Mammal tooth Patterns

Basic (‘primitive’) pattern

The basic pattern is three incisors, one canine, four premolars and three molars on each side, in each of the upper and lower jaws. The dental formula is I 3/3 C 1/1 PM 4/4 M 3/3.


(1) Insectivora (e.g. shrew): unspecialized teeth, similar to the ‘primitive’ pattern.

(2) Rodents (e.g. squirrel): one incisor, no canines or anterior premolars. Diastema between the incisor and back premolars allows cheeks to be drawn in, closing off the front of the mouth. There is enamel only on the front edge of the incisors: dentine wears away leaving a chisel edge. Incisors grow, as do premolars and molars. A longer length of articulation with the skull allows backward and forward movements. There is a nonrigid join between the mandibles: thus two incisors can move relative to each other, for example when opening nuts. All these variations facilitate gnawing.

(3) Lagomorphs (e.g. rabbit): similar to rodents, but two incisors.

(4) Perissodactyls (e.g. horse): three incisors but no canines; the first premolar is vestigial. There is diastema and the molars and premolars are square. The high-crowned teeth, which grow throughout life, have rough, grinding surfaces.

(5) Artiodactyls (e.g. cow): cows have lost all their upper incisors. They crop grass using lower incisors and horny upper gums. A muscular and protrusible tongue sweeps grass into the mouth. They have stout, elongated high-crowned molars with rough grinding surfaces (enamel, dentine and cementum wear away at different rates, so hardened cementum and enamel form ridges).

(6) Proboscideans (e.g. elephant): the nose and upper lip form a prehensile trunk. One upper incisor grows throughout life to form the tusk (for defense). There are no canines or adult premolars; three molars per jaw, used one after another, develop in a series from front to back. Molars consist of many plate-like ‘cones’ joined by cementum producing a hard working surface with transverse ridges.

(7) Primates (e.g. monkey, ape or human): omnivores with low-crowned, unspecialized teeth. They possess two incisors, one canine, two or three premolars and three molars.

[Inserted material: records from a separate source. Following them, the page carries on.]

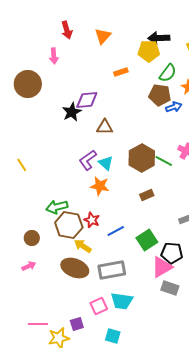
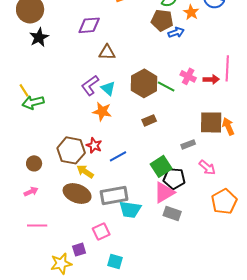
black star: (72, 112) -> (39, 37), moved
green arrow: (57, 207) -> (33, 102), moved
green square: (147, 240) -> (161, 166), moved
cyan trapezoid: (122, 301) -> (130, 210), moved
pink line: (38, 324) -> (37, 226), moved

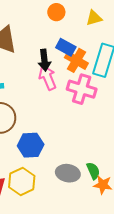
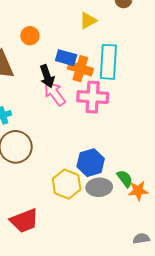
orange circle: (56, 12) -> (30, 36), moved
blue hexagon: (31, 145) -> (91, 163), moved
yellow hexagon: (22, 181) -> (67, 184), moved

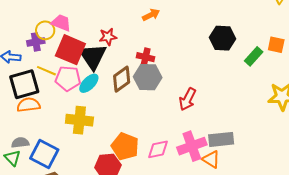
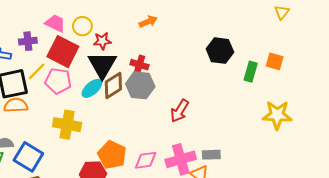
yellow circle: (45, 30) -> (82, 26), moved
black triangle: (93, 56) -> (102, 65), moved
green rectangle: (254, 56) -> (251, 72), turned -30
yellow line: (46, 71) -> (37, 71), turned -72
cyan ellipse: (89, 83) -> (92, 88), moved
gray rectangle: (221, 139) -> (211, 155), size x0.7

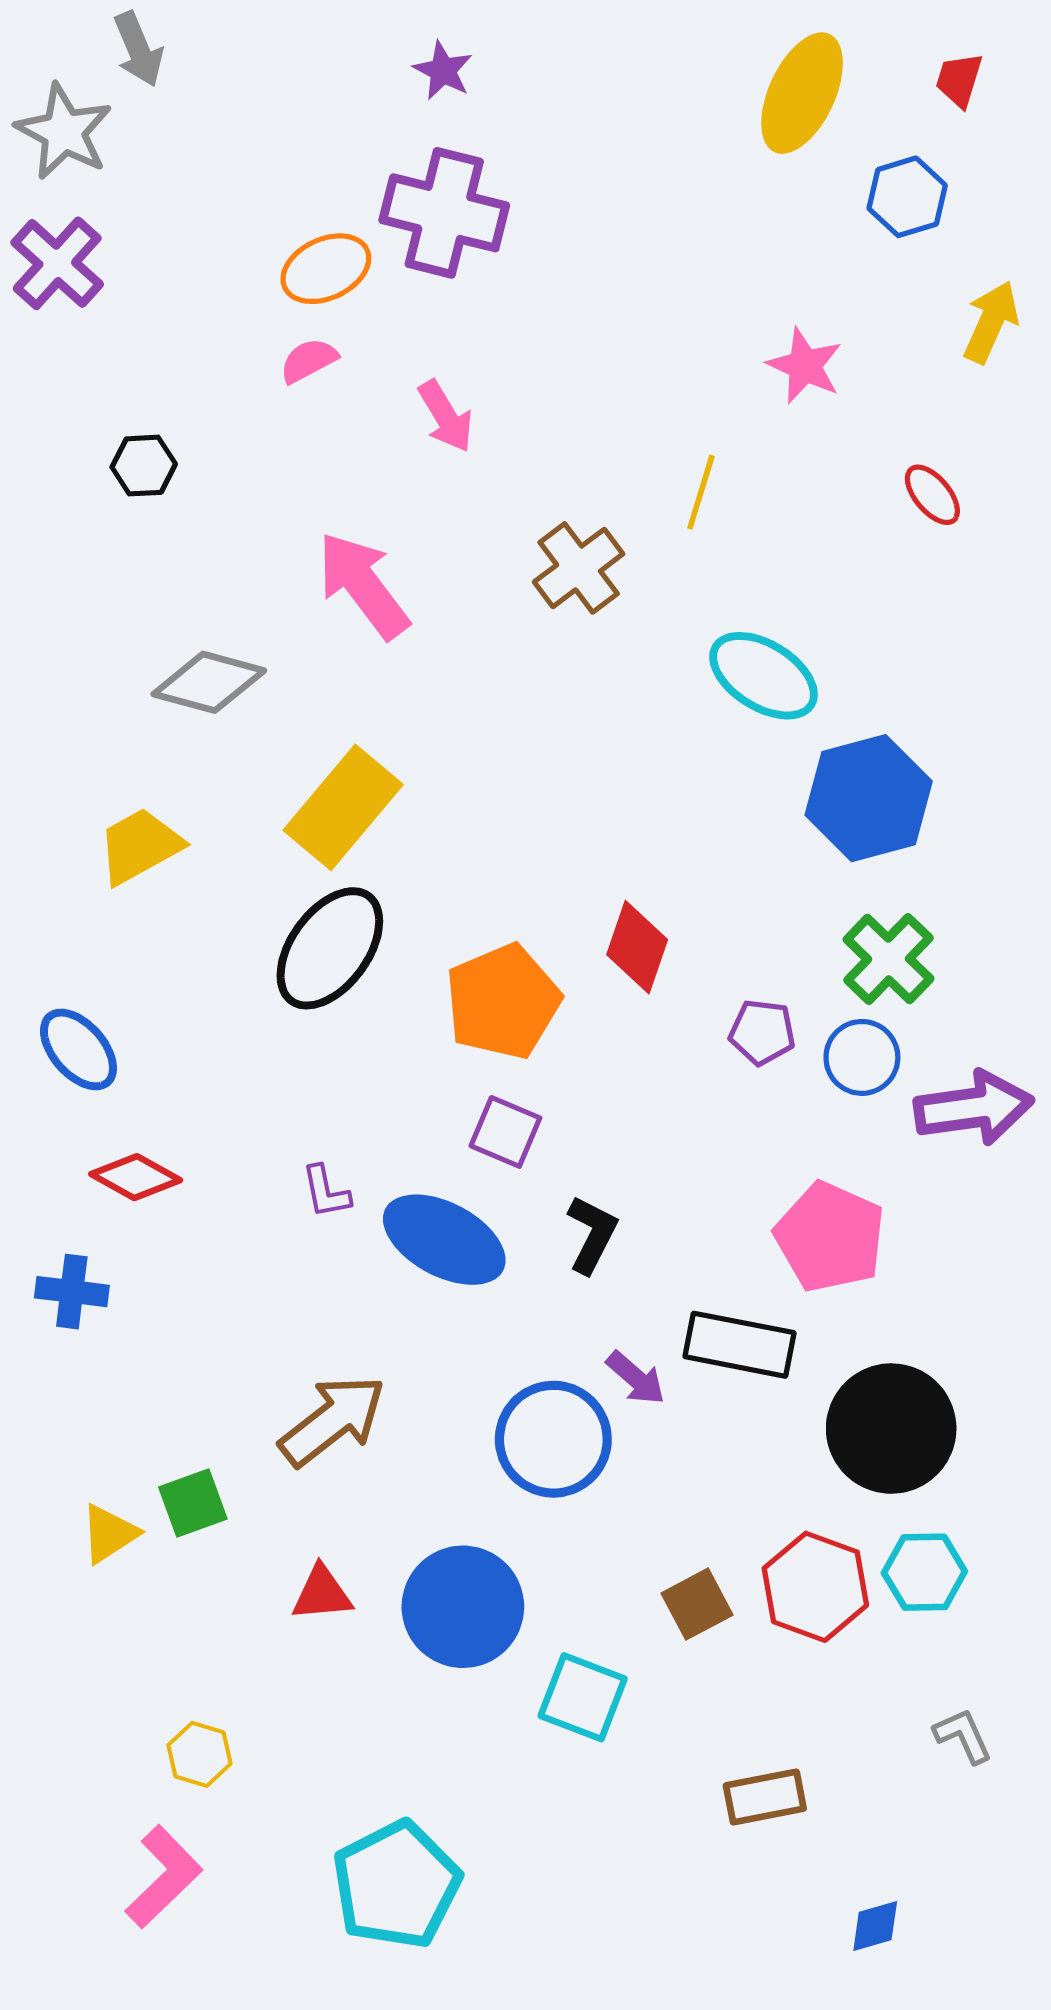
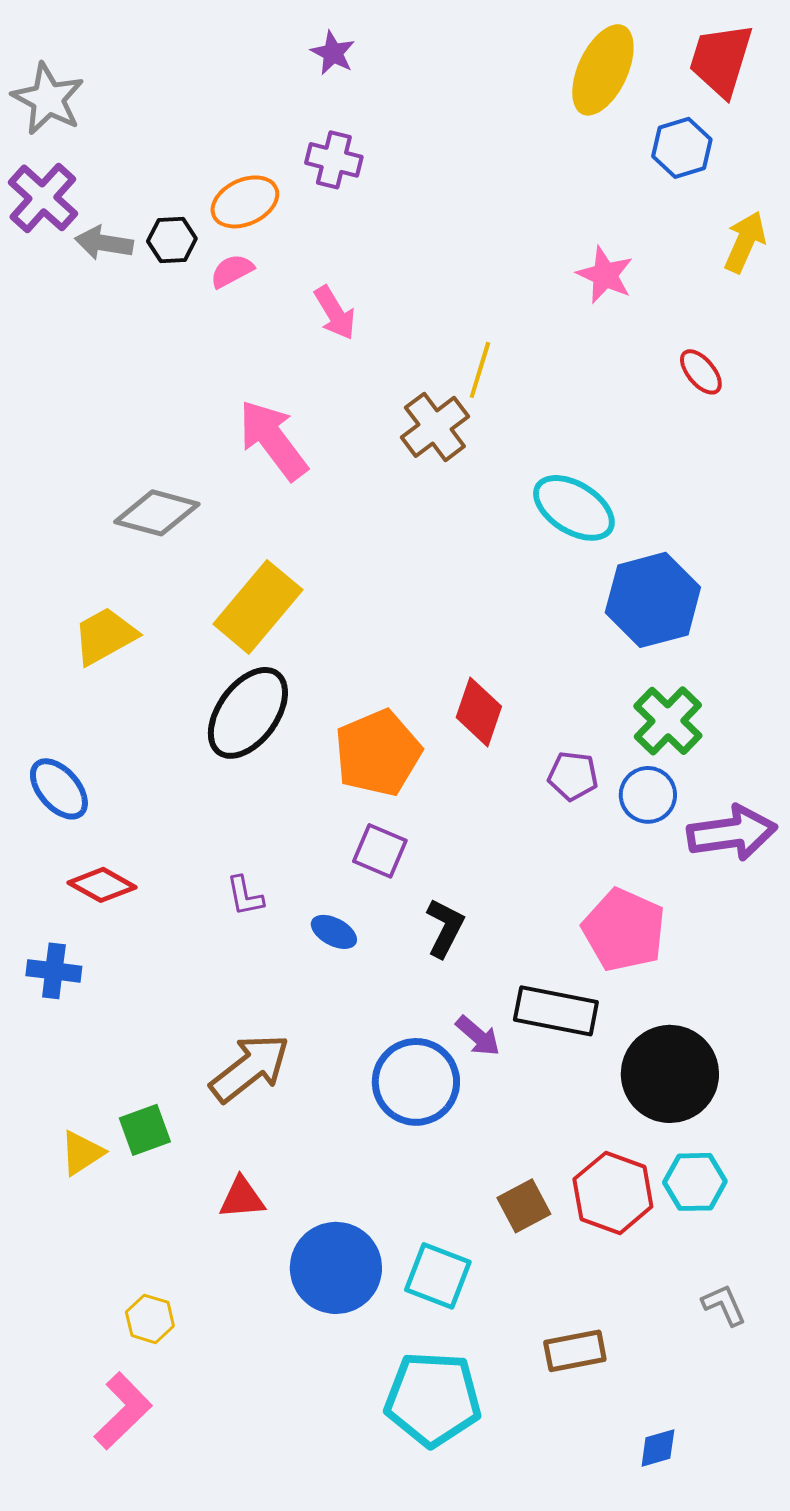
gray arrow: (138, 49) -> (104, 243), moved, turned 122
red trapezoid: (959, 80) -> (721, 60), size x1.8
purple cross: (444, 213) -> (334, 160), size x0.6
black hexagon: (144, 466) -> (172, 240), moved
yellow line: (701, 492) -> (480, 370), moved
blue ellipse: (444, 1240) -> (334, 932), size x0.5
blue circle: (463, 1607) -> (336, 1268), moved
cyan pentagon: (396, 1885) -> (433, 1399), moved, turned 30

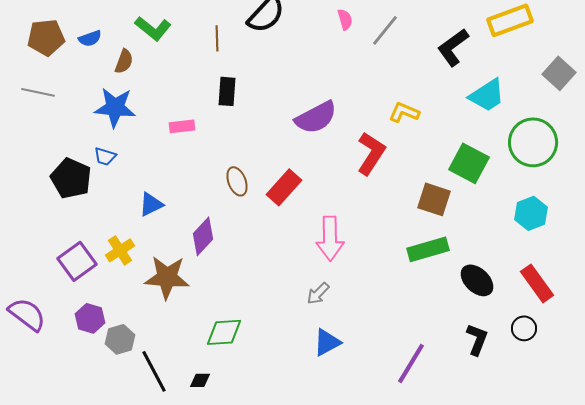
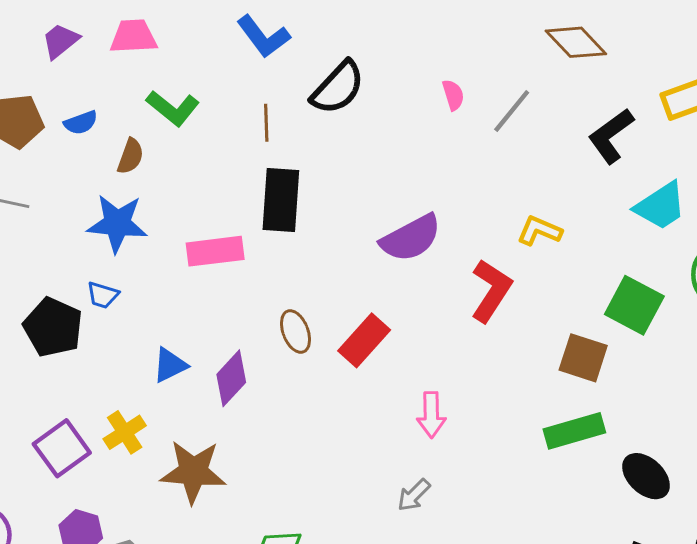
black rectangle: (227, 91) -> (281, 200), size x1.5
pink rectangle: (182, 126) -> (215, 251), size x1.5
purple diamond: (203, 236) -> (231, 378), moved
pink arrow: (330, 238) -> (431, 415), size x0.7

(8) ‘Edentate’ groups (e.g. anteaters, pangolins): they have a tendency to lose teeth in evolution. They possess a long tongue with adhesive saliva.

(9) Carnivores (e.g. cat, seal): land forms (fissipedes) have piercing, cutting incisors, large tearing, slashing canines, cutting and shearing molars and premolars (last upper premolar and first lower molar form shearing carnassials). Articulation allows an up-and-down bite. Marine forms (pinnipedes) have peg teeth which hold prey until it is swallowed (the walrus has tusks for sexual display and, arguably, to dig up molluscs and its flattened molars can crush).

(10) Cetaceans (e.g. whales, dolphins): whale-bone whales (e.g. blue whale) have baleen plates to filter-feed krill; toothed whales (e.g. killer whale) have many peg-like teeth to hold prey until it is swallowed (compare seals).